Sussex integrated care strategy key principles and framework

The Sussex integrated care strategy is required to be produced by the end of December 2022.  It has been agreed by our ICS that the four following principles will guide the strategy development process:

·         Place and population first: We have agreed that we will take an approach that considers the principles of place-based working that have been agreed across the system:

 

a.    The three place-based Health and Care Partnerships in Sussex are collaborative and non-statutory arrangements where all the organisations responsible for planning commissioning and delivering health and care services for the populations in that geographical area work together.

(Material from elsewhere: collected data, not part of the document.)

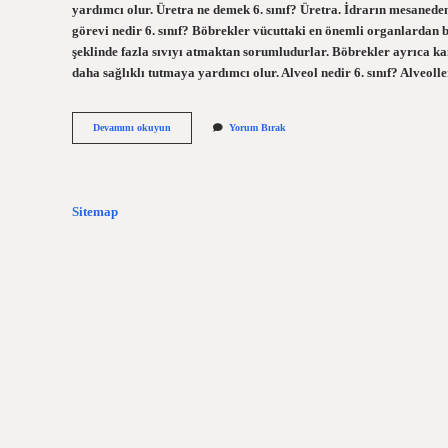
yardımcı olur. Üretra ne demek 6. sınıf? Üretra. İdrarın mesaneden 
görevi nedir 6. sınıf? Böbrekler vücuttaki en önemli organlardan b
şeklinde fazla sıvıyı atmaktan sorumludurlar. Böbrekler ayrıca ka
daha sağlıklı tutmaya yardımcı olur. Alveol nedir 6. sınıf? Alveoll
Üreter
Devamını okuyun
Yorum Bırak
Nedir
6
Sınıf
Sitemap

b.    In collaborating at place, individual statutory organisations are responsible for agreeing decisions relating to their budgets and services according to their existing practice and processes. 

c.    The Joint Strategic Needs Assessments and the Health and Wellbeing Strategies agreed through the three Health and Wellbeing Boards set the evidence base and strategic framework within which priorities at place are identified.

d.    Place-based planning, commissioning and delivery will be focussed on a clear scope of services aimed at integrating care, improving health and reducing health inequalities.  Wider partners in the voluntary, community, social enterprise (VCSE) and independent care sector, and Borough and District Councils where applicable, will be engaged to mobilise and support the best use of the resources collectively available.

e.    At a pan-ICS level, the Sussex Health and Care Assembly will be responsible for producing the Integrated Care Strategy for the system. This high level strategy will reflect the priorities in, and be built from, the three Health and Wellbeing Strategies.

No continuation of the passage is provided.